Problem to solve: Copy out every line of the data where the word "Vestenbergsgreuth" is found.

Stored data entries:
▬▬▬▬▬▬
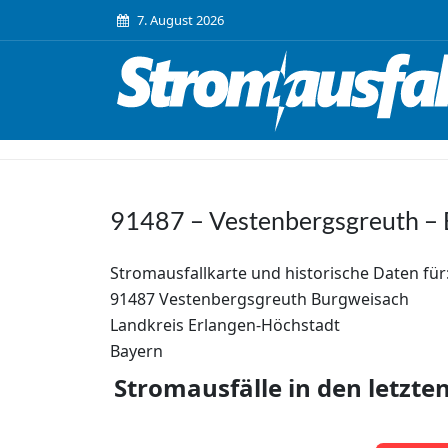
7. August 2026
91487 – Vestenbergsgreuth –
Stromausfallkarte und historische Daten für
91487 Vestenbergsgreuth Burgweisach
Landkreis Erlangen-Höchstadt
Bayern
Stromausfälle in den letzte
▬▬▬▬▬▬
Final answer:
91487 – Vestenbergsgreuth –
91487 Vestenbergsgreuth Burgweisach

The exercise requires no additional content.